■ **The input**
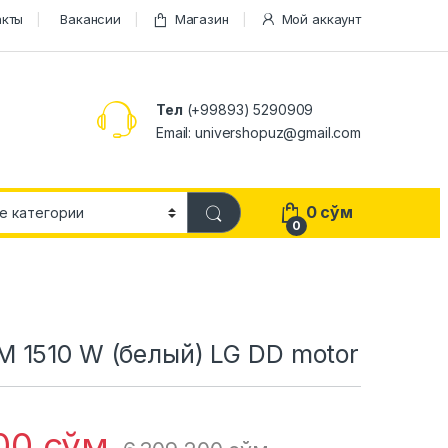
акты
Вакансии
Магазин
Мой аккаунт
Тел
(+99893) 5290909
Email: univershopuz@gmail.com
0
сўм
0
 1510 W (белый) LG DD motor
600
сўм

■ **Task goal**
Excluding images, return all of the records above word for word.

■ **Task output**
акты
Вакансии
Магазин
Мой аккаунт
Тел
(+99893) 5290909
Email: univershopuz@gmail.com
0
сўм
0
 1510 W (белый) LG DD motor
600
сўм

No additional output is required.